Playground improvements
The playground now has an updated layout and shows a preview of the input prompt that will be run when using variable slots in your prompt template which are filled in by manually entering variables or getting them from a dataset.
Key New Features
Metrics on experiments UI
You can now compute additional metrics for logged experiments directly within the experiments UI. Until now, users didn’t have a way to compute more metrics for logged experiments from the UI or SDK.
Public APIs
Released public APIs to allow developers to manage log streams, experiments, and trace data programmatically. While these can already be managed through the TypeScript and Python SDK, public APIs allow users to programmatically interact with these components in any language. Sample use cases include logging data from a production AI app, running experiments, and retrieving evaluation result
Aggregate metrics and ranking criteria for Experiments
Added to All Experiments page. Aggregate metrics compile the metric values from individual traces in an experiment to show a combined value for each metric on the all experiments page. This enables you to quickly assess the performance of the underlying traces in an experiment. Ranking criteria allow you to determine which experiments were most successful by specifying a weighted average of the underlying metrics for each experiment.

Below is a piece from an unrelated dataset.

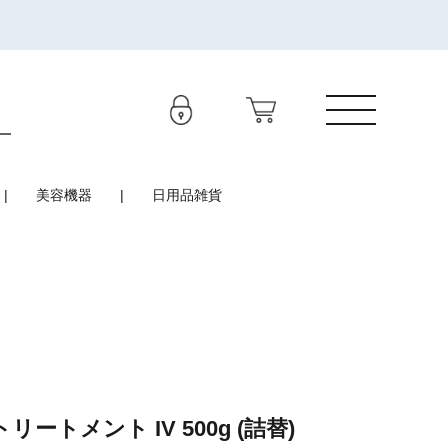
美容機器
日用品雑貨
ートメント IV 500g (詰替)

Reference output and metadata availability
The reference output and metadata from the datasets are now available in the corresponding experiment traces so it can easily referenced.
Datasets and Playground
Enhanced playground inputs
to show complete dataset input rather than only variables so you can more flexibly define variable inputs.
Flatten to text in dataset upload
When uploading datasets from a CSV or JSON file, the contents of a column are automatically flattened to text instead of being stored as JSON when there’s only one file column mapped to an input, output or dataset column.
New Model in Playground and Metrics
Added Support for new GPT 4.1 model in playground and metrics.
SDK
G2.0 Typescript SDK improvements
Supporting Export types at the top-level (galileo/types), added a method to access the singleton logger.
General Usability
Performance optimization
Resolved performance issues causing occasional UI slowdowns, ensuring smoother and faster navigation.
Extended session durations
Reduce repetitive Google sign-ins, improving user convenience.
Support chat icon control
You now have the option to show or hide the support chat icon, customizing your interface according to your preferences. Previously, the support chat icon would overlap and cover key user interface elements. This change makes it easier to access the full user interface without the chat icon getting in the way.